Ok, I've said this before and I will say it again. If you want to find someone who has a drive to do something they shouldn't you look for the jobs that allow them to do so without much oversight/consequence or where it is actively incentivised. Are you a profit driven sociopath? Corporate management/executive will treat you just right. Wish to do violence to people, maybe specifically brown people? The police and the military got you covered. Want to diddle kids? The implicit permission and authority of the priesthood, teacher, school admin/boardmember gets you a ton of access and assumed innocence.

That does not mean that every person who works in corporate is a sociopath, that wvey soldier is a violent racist, and that every priest is a pedophile. But if you ARE a sociopath, violent racist, or pedophile, you can see how those jobs might appeal to you and so you are certainly going to find more of those kinds of people in those professions than elsewhere.

[–] village604@adultswim.fan 2 points 3 hours ago (1 children)

The problem is how the institutions deal with it. If they try to cover it up, the whole institution is complicit.

Take the Boy Scouts for example. It's an organization dealing almost exclusively with children, so of course pedophiles will be attracted to it.

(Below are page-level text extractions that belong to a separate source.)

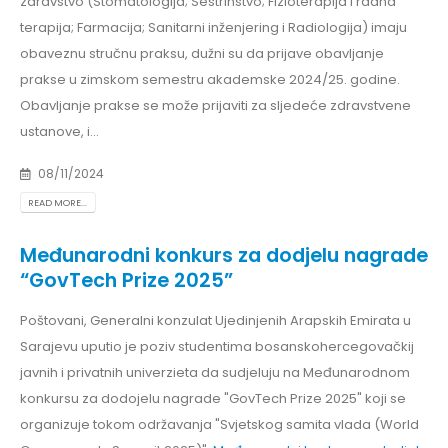
zdravstvo (Stomatologija; Sestrinstvo; Fizioterapija i radna
terapija; Farmacija; Sanitarni inženjering i Radiologija) imaju
obaveznu stručnu praksu, dužni su da prijave obavljanje
prakse u zimskom semestru akademske 2024/25. godine.
Obavljanje prakse se može prijaviti za sljedeće zdravstvene
ustanove, i...
08/11/2024
READ MORE...
Međunarodni konkurs za dodjelu nagrade
“GovTech Prize 2025”
Poštovani, Generalni konzulat Ujedinjenih Arapskih Emirata u
Sarajevu uputio je poziv studentima bosanskohercegovačkij
javnih i privatnih univerzieta da sudjeluju na Međunarodnom
konkursu za dodojelu nagrade "GovTech Prize 2025" koji se
organizuje tokom održavanja "Svjetskog samita vlada (World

Does that mean that all about leaders are pedophiles? Of course not. But the fact that the BSA swept it under the rug to save face means you can't be sure anything will be done if there's one in your troop.

[–] TubularTittyFrog@lemmy.world 1 points 1 hour ago* (last edited 1 hour ago)

It's in the institutions best interest to cover it up. It is not in their interest to be transparent.

Institutions, made of people, are just like people, in that they pursue their self-interest first and foremost. Morality, the law, and all that is ultimately secondary.

And the self-interest primarily for orgs, like most people, is to protect their image at all costs, including the cost of allowing abusers to continue to be into them, as long as it isn't publicly visible and it's plausibly deniable.

[–] AmidFuror@fedia.io 3 points 4 hours ago (1 children)

This, exactly. I work as a baby seal clubber, and some of my colleagues definitely have questionable motives for doing the job.

Jokes aside. Obviously, not all of these jobs require nefarious motives or deplorable personalities to attract people to those roles. Teachers, for example, are more likely to be people that have a commendable desire to care for and mold young minds. But I defy you to talk to show me a single person that didn't have a direct encounter with or know of persistent rumors of one or more teachers at their schools that were, at minimum, creepy.

Soldiers can just be poor kids without real prospects sold on hero propaganda without actual malice. But there are none-to-few soldiers with a bloodlust searching for an excuse.